Dualist ideas had a long history, stretching back well into pre-Christian times. All of the essentials were known to the Greek philosophers. Plato held that the soul yearns to fly home on the wings of love to the world of ideas. According to him it longs to be freed from the chains of the body. Early Christianity had adopted Neoplatonist ideas.

continued

Cathar Beliefs, doctrines, theology and practices
I think that Cathars (Bogumils) were real Christians.
 

Saint Frankenstein

Wanderer From Afar
Premium Member
I find their rather depressing view of the body and the world off-putting, although entirely inline with the traditional Christian view, but I admire their committment to living a more genuine Christian life. Their beliefs have a lot in common with Dharmic views. Reminds me a bit of Jainism. They were living more inline with Jesus' teachings than 99% of Christians do today. Just another example of the Catholic Church committing genocide.
 

Kangaroo Feathers

Yea, it is written in the Book of Cyril...
As much of what we know about the Cathar's was written by their enemies, it's hard to understand them. Fascinating subject, though. Also a valuable piece of history to know when discussing Crusade warfare with people who claim it was purely defensive.
 
Cathars and Cathar Beliefs in the Languedoc

There probably were no Cathars in Southern France, and their 'invention' is likely the consequence of a misinterpretation of ambiguous historical evidence.

From c. 1250 until c. 2000 it was almost universally believed that most of the people who were accused of heresy in western Europe during the period covered by this book were preachers or followers of an organised dualist movement that had originated in the Greek-speaking world, most probably in the Balkans. With the few recent exceptions mentioned in the section on Further Reading, all current histories of heresy before 1250 and virtually all references to it in textbooks and other general works are still based on this assumption.

Specialist scholars, however, now reject it, though in varying degrees. They have come increasingly to doubt whether changing religious attitudes are best explained by the passage of neatly wrapped packages of ideas from generation to generation, like batons in a relay race. They have increasingly wondered whether this particular package lurked in the minds of the clerics who interrogated suspected heretics or wrote the reports about them, rather than in covert gatherings of often illiterate suspects. Finally, in the last twenty years or so the circumstances of the composition, circulation and survival of the comparatively small body of Latin texts on which the generally accepted interpretation was based, their relationships to one another, the understanding, aims and motives of their authors, and in some cases their authenticity, have been more closely and expertly questioned than ever before. As a result the traditional story of ‘medieval heresy’ in which ‘the Cathars’ played a starring role is now authoritatively challenged at almost every point.

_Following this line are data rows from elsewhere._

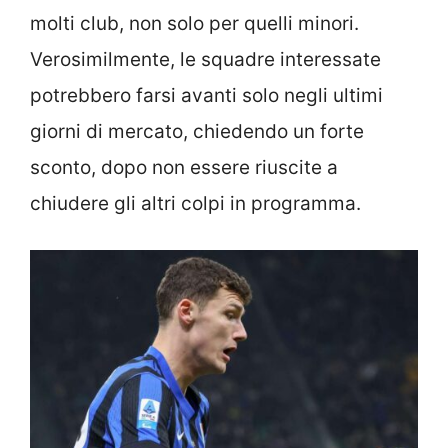
molti club, non solo per quelli minori.
Verosimilmente, le squadre interessate
potrebbero farsi avanti solo negli ultimi
giorni di mercato, chiedendo un forte
sconto, dopo non essere riuscite a
chiudere gli altri colpi in programma.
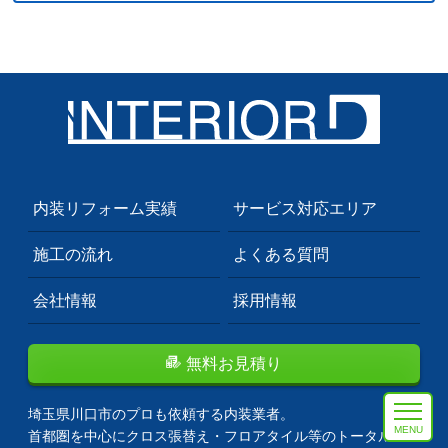
内装リフォーム実績
サービス対応エリア
施工の流れ
よくある質問
会社情報
採用情報
無料お見積り
埼玉県川口市のプロも依頼する内装業者。
MENU
首都圏を中心にクロス張替え・フロアタイル等のトータルコ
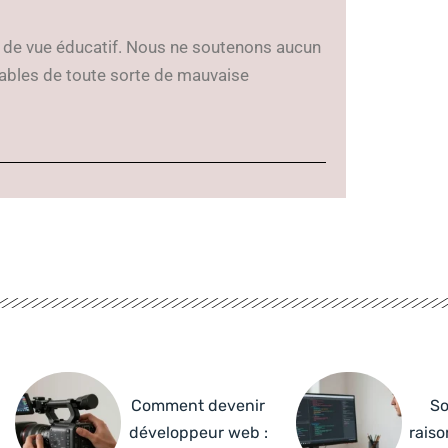
t de vue éducatif. Nous ne soutenons aucun
ables de toute sorte de mauvaise
Comment devenir
So
développeur web :
raiso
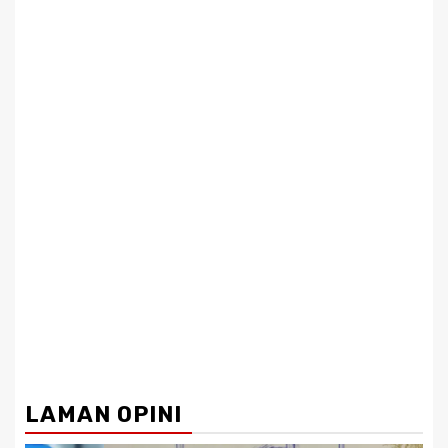
LAMAN OPINI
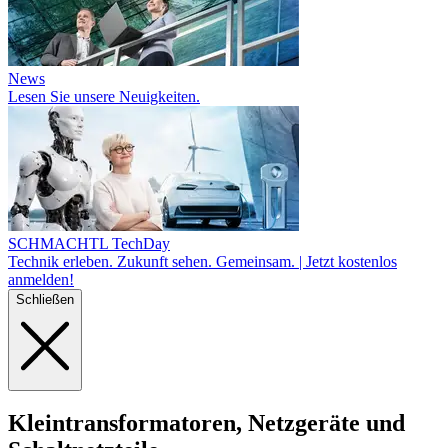
News
Lesen Sie unsere Neuigkeiten.
SCHMACHTL TechDay
Technik erleben. Zukunft sehen. Gemeinsam. | Jetzt kostenlos
anmelden!
Schließen
Kleintrans
for
ma
toren, Netzgeräte und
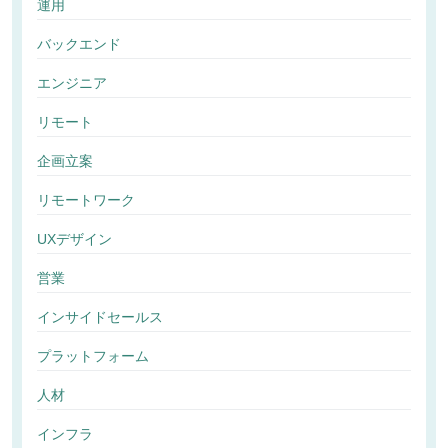
運用
バックエンド
エンジニア
リモート
企画立案
リモートワーク
UXデザイン
営業
インサイドセールス
プラットフォーム
人材
インフラ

RI Moore, “The War On Heresy”



There are no records from the inquisition, or anti-heretical firebrand and chronicler Bernard of Clairveux, of any Dualist beliefs in Southern France at this stage.

As much of what we know about the Cathar's was written by their enemies, it's hard to understand them. Fascinating subject, though. Also a valuable piece of history to know when discussing Crusade warfare with people who claim it was purely defensive.

Also the fact that the Crusade was an addition to an ongoing conflict between various rival Southern French counts, and eventually the French Crown (the king wasn't all powerful at this stage).
 

sooda

Veteran Member
As much of what we know about the Cathar's was written by their enemies, it's hard to understand them. Fascinating subject, though. Also a valuable piece of history to know when discussing Crusade warfare with people who claim it was purely defensive.

The Cathars were slaughtered and burned.. so they were persecuted. Perhaps it was politics over religion.. I can't make that call.